Eine etwas günstigere digitale Entgiftungsmethode kommt seit 1. Oktober aus Deutschland. Ausgerechnet eine App „(Offtime)“ will Nutzern dabei helfen, einen gesunden Umgang mit der hypervernetzten Welt wiederzuerlangen. „Abschalten muss nicht Isolation bedeuten. Abschalten kann Gelegenheit sein, bestehende Beziehungen zu erneuern. Wir wollen Menschen den Dingen näherbringen, die ihnen wichtig sind. Außerdem wird die Produktivität bei der Arbeit gesteigert, wenn man nicht ständig von eingehenden Störungen abgelenkt wird“, sagt Michael Dettbar, einer der Gründer des Start-up-Unternehmens. Die App funktioniert relativ einfach: Für einen selbst festzulegenden Zeitraum blockiert der Service störende Benachrichtigungen sowie Anrufe und schränkt den Zugriff auf Anwendungen ein, die man als Versuchung empfindet. Für den Notfall kann der Anwender Telefonnummern bestimmen, die jederzeit durchgestellt werden.

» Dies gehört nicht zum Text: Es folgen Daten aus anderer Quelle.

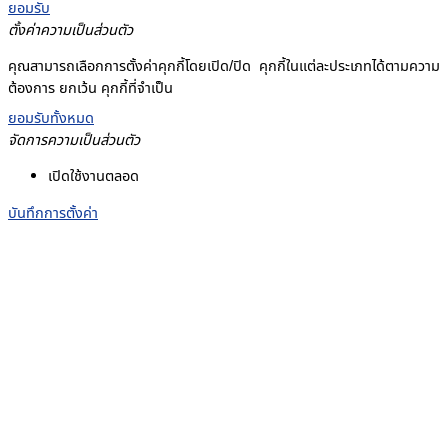
ยอมรับ
ตั้งค่าความเป็นส่วนตัว
คุณสามารถเลือกการตั้งค่าคุกกี้โดยเปิด/ปิด คุกกี้ในแต่ละประเภทได้ตามความ
ต้องการ ยกเว้น คุกกี้ที่จำเป็น
ยอมรับทั้งหมด
จัดการความเป็นส่วนตัว
เปิดใช้งานตลอด
บันทึกการตั้งค่า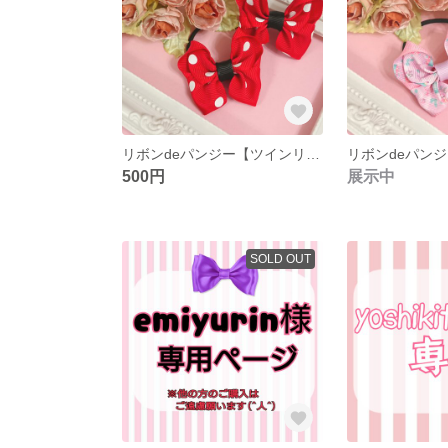
リボンdeパンジー【ツインリボン】
500円
展示中
SOLD OUT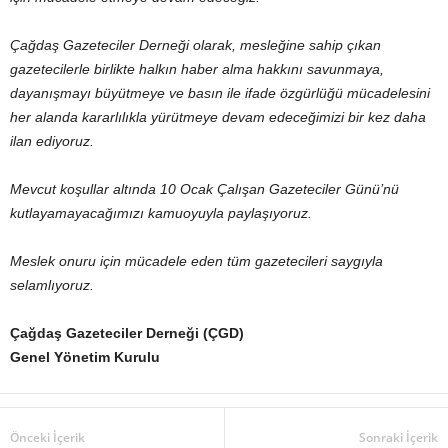
Çağdaş Gazeteciler Derneği olarak, mesleğine sahip çıkan
gazetecilerle birlikte halkın haber alma hakkını savunmaya,
dayanışmayı büyütmeye ve basın ile ifade özgürlüğü mücadelesini
her alanda kararlılıkla yürütmeye devam edeceğimizi bir kez daha
ilan ediyoruz.
Mevcut koşullar altında 10 Ocak Çalışan Gazeteciler Günü’nü
kutlayamayacağımızı kamuoyuyla paylaşıyoruz.
Meslek onuru için mücadele eden tüm gazetecileri saygıyla
selamlıyoruz.
Çağdaş Gazeteciler Derneği (ÇGD)
Genel Yönetim Kurulu
Önceki İçerik
Sonraki İçerik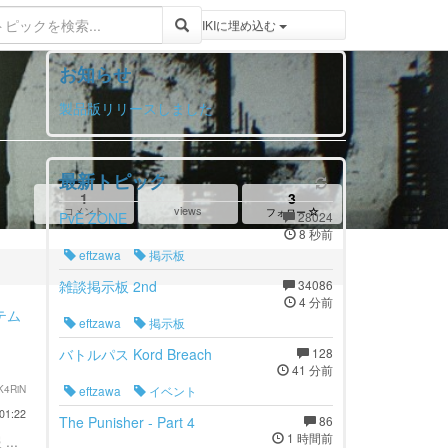
登録 / ログイン
トピックをWIKIWIKIに埋め込む
お知らせ
製品版リリースしました
最新トピック
1
3
views
コメント
フォロー
PvE ZONE
28024
8 秒前
eftzawa
掲示板
雑談掲示板 2nd
34086
4 分前
テム
eftzawa
掲示板
バトルパス Kord Breach
128
41 分前
K4RiN
eftzawa
イベント
01:22
The Punisher - Part 4
86
1 時間前
...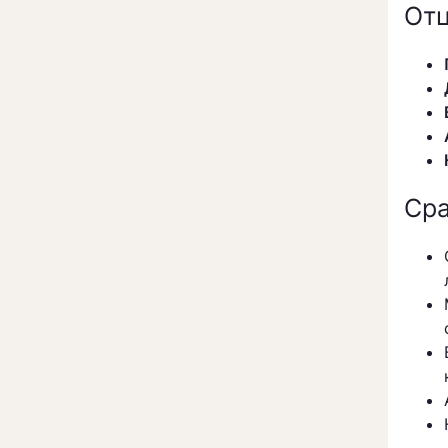
От
Сра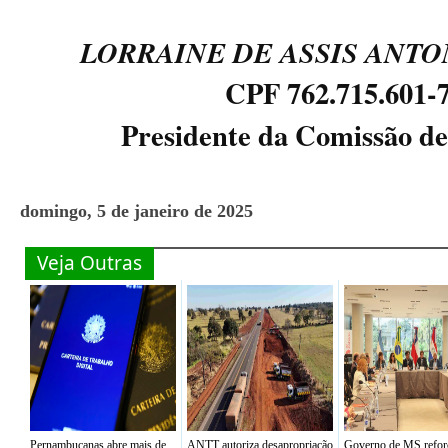
LORRAINE DE ASSIS ANTO
CPF 762.715.601-
Presidente da Comissão de
domingo, 5 de janeiro de 2025
Veja Outras
Pernambucanas abre mais de
ANTT autoriza desapropriação
Governo de MS refor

Das Ziel ist also, erreichbar sein zu können, ohne auf Abruf stehen zu müssen. Die „Einfach Abschalten“-App trägt tatsächlich zur Erholung von der Arbeit bei, hat eine soeben veröffentlichte Studie des Instituts für Psychologie der Humboldt-Universität zu Berlin ergeben. In dieser wurde untersucht, inwieweit Verhaltensweisen im Umgang mit dem Handy aufgebrochen werden können. Bevor sie „(Offtime)“ nutzten, entsperrten die Probanden ihr Smartphone bis zu 63-mal am Tag. Mit den kontrollierten Auszeiten hatten sie deutlich weniger Stress, erholten sich schneller und waren insgesamt motivierter für die Arbeit, so die Ergebnisse der Studie. Sprich: Technik hilft im Umgang mit der Technik.
Man kann sich dem ständigen Informationsbedürfnis natürlich auch einfach ergeben. In China, wo weltweit die meisten Smartphones verkauft werden, ist es so weit. In der Stadt Chongquing wurde eine extra Bürgersteig-Spur für Handy-User gebaut. So versucht man, Unfälle zu vermeiden, die von Menschen verursacht werden, weil sie beim Laufen ständig aufs Display starren.